2. Description of the Related Art
Heat produced from the core of a very-high-temperature gas-cooled reactor, that is, a nuclear reactor, is transmitted to an intermediate heat exchanger using helium, and then helium or a similar second system coolant transmits the heat of the intermediate heat exchanger to a process heat exchanger.
The heat from the process heat exchanger evaporates sulfuric acid (H2SO4) to produce sulfite (SO3), and then decomposes sulfite (SO3) to produce sulfide (SO2).
A system located between the very-high-temperature gas-cooled reactor and the intermediate heat exchanger is defined as a first system, and a system located between the intermediate heat exchanger and the process heat exchanger is defined as a second system. Further, a system that produces hydrogen (H2) using heat from the process heat exchanger is defined as a third system.
Generally, when one of the processes for producing hydrogen using heat generated from the nuclear reactor, i.e. an iodine-sulfuric acid (H2SO4) decomposition process, is implemented, the process heat exchanger is required for heat transmission.
In order to produce hydrogen using temperatures of 900° C. or higher generated in the nuclear reactor, two processes are required, one of which is a process of decomposing sulfuric acid (H2SO4) into water (H2O) and sulfite (SO3), and the other of which is a process of decomposing sulfite (SO3) into sulfide (SO2) and oxygen (O2) at a temperature of about 900° C. or higher.

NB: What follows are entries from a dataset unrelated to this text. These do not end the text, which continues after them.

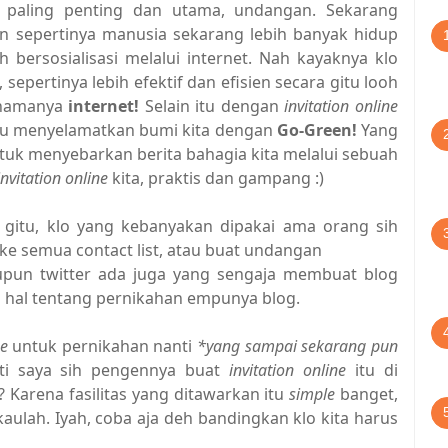
g paling penting dan utama, undangan. Sekarang
n sepertinya manusia sekarang lebih banyak hidup
 bersosialisasi melalui internet. Nah kayaknya klo
u, sepertinya lebih efektif dan efisien secara gitu looh
 namanya
internet!
Selain itu dengan
invitation online
tu menyelamatkan bumi kita dengan
Go-Green!
Yang
tuk menyebarkan berita bahagia kita melalui sebuah
invitation online
kita, praktis dan gampang :)
gitu, klo yang kebanyakan dipakai ama orang sih
e semua contact list, atau buat undangan
taupun twitter ada juga yang sengaja membuat blog
a hal tentang pernikahan empunya blog.
ne
untuk pernikahan nanti
*yang sampai sekarang pun
ti saya sih pengennya buat
invitation online
itu di
Karena fasilitas yang ditawarkan itu
simple
banget,
kaulah. Iyah, coba aja deh bandingkan klo kita harus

A sulfite (SO3) decomposer, which is one of these process heat exchangers, is a heat exchanger that is operated under severe conditions, specifically, that must generally be operated at a high temperature of 900° C. or higher, that must be able to withstand a differential pressure between two loops, and that must be resistant to corrosion. This heat exchanger cannot employ an existing heat exchanger due to these temperature and corrosion conditions, and thus a solution is being developed all over the world at present.
There is a super alloy that can be used at high temperatures but not for a long time in a SO3 atmosphere due to corrosion.
At present, it is reported that there is no process heat exchanger that can carry out an SO3 decomposition reaction and realize long-term reliability at a high temperature of 900° C. or higher anywhere in the world.
In Japan, a process heat exchanger that can be used in a sulfuric acid (H2SO4) atmosphere at a temperature of 900° C. or higher using SiC ceramic, which has good corrosion resistance, is being developed, but there are many technical difficulties from the viewpoint of the production of the ceramic itself.
Further, in Europe, an attempt is being made using high-temperature metal materials. The high-temperature metal materials have no problem from the viewpoint of the production thereof, but have a problem in that the lifespan thereof is very short due to its low corrosion resistance.